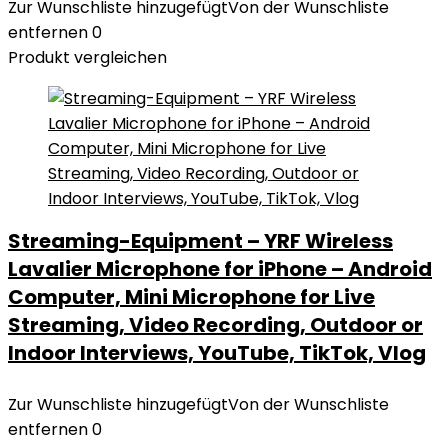
Zur Wunschliste hinzugefügt
Von der Wunschliste
entfernen
0
Produkt vergleichen
Streaming-Equipment – YRF Wireless
Lavalier Microphone for iPhone – Android
Computer, Mini Microphone for Live
Streaming, Video Recording, Outdoor or
Indoor Interviews, YouTube, TikTok, Vlog
Zur Wunschliste hinzugefügt
Von der Wunschliste
entfernen
0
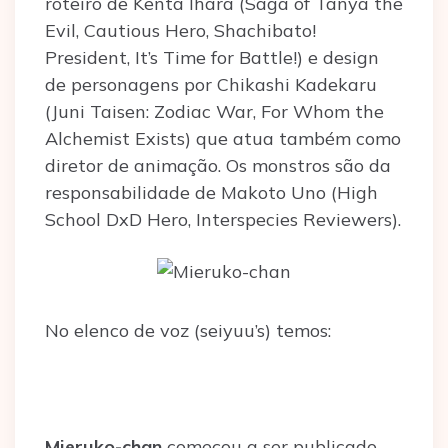
roteiro de Kenta Ihara (Saga of Tanya the
Evil, Cautious Hero, Shachibato!
President, It’s Time for Battle!) e design
de personagens por Chikashi Kadekaru
(Juni Taisen: Zodiac War, For Whom the
Alchemist Exists) que atua também como
diretor de animação. Os monstros são da
responsabilidade de Makoto Uno (High
School DxD Hero, Interspecies Reviewers).
No elenco de voz (seiyuu’s) temos:
Mieruko-chan
começou a ser publicado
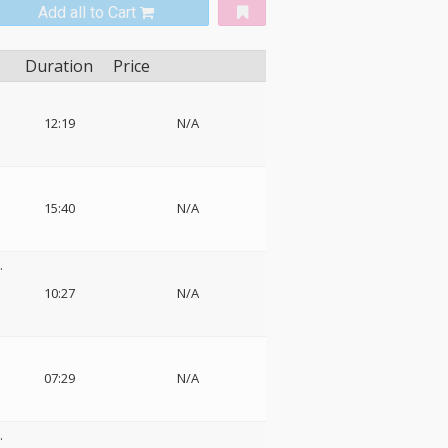
Add all to Cart
Duration
Price
12:19
N/A
15:40
N/A
.
10:27
N/A
ー
07:29
N/A
.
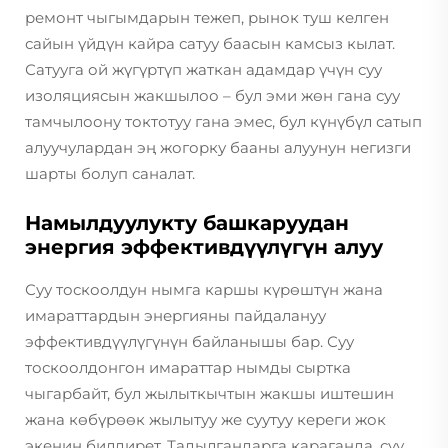
ремонт чыгымдарын тежеп, рынок туш келген
сайын үйдүн кайра сатуу баасын камсыз кылат.
Сатууга ой жүгүртүп жаткан адамдар үчүн суу
изоляциясын жакшылоо – бул эми жөн гана суу
тамчылоону токтотуу гана эмес, бул күнүбүл сатып
алуучулардан эң жогорку бааны алуунун негизги
шарты болуп саналат.
Намылдуулукту башкаруудан
энергия эффективдүүлүгүн алуу
Суу тоскоолдун нымга каршы күрөштүн жана
имараттардын энергияны пайдалануу
эффективдүүлүгүнүн байланышы бар. Суу
тоскоолдонгон имараттар нымды сыртка
чыгарбайт, бул жылыткычтын жакшы иштешин
жана көбүрөөк жылытуу же суутуу кереги жок
экенин билдирет. Тадылгандарга караганда, суу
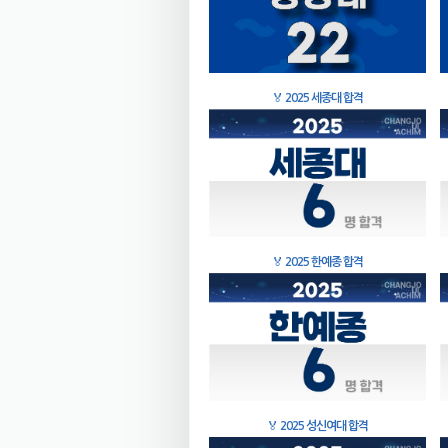
🏅
2025 세종대 합격
🏅
2025 한예종 합격
🏅
2025 성신여대 합격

━━━━━━

Exercise prompt ::
Transcribe only the lines between the line containing "изоляциясын жакшылоо – бул эми жөн гана суу" and the final line of the listing, inclusive, exactly as they appear; no pictures are to be included.

Response to the exercise ::
изоляциясын жакшылоо – бул эми жөн гана суу
тамчылоону токтотуу гана эмес, бул күнүбүл сатып
алуучулардан эң жогорку бааны алуунун негизги
шарты болуп саналат.
Намылдуулукту башкаруудан
энергия эффективдүүлүгүн алуу
Суу тоскоолдун нымга каршы күрөштүн жана
имараттардын энергияны пайдалануу
эффективдүүлүгүнүн байланышы бар. Суу
тоскоолдонгон имараттар нымды сыртка
чыгарбайт, бул жылыткычтын жакшы иштешин
жана көбүрөөк жылытуу же суутуу кереги жок
экенин билдирет. Тадылгандарга караганда, суу
🏅
2025 세종대 합격
🏅
2025 한예종 합격
🏅
2025 성신여대 합격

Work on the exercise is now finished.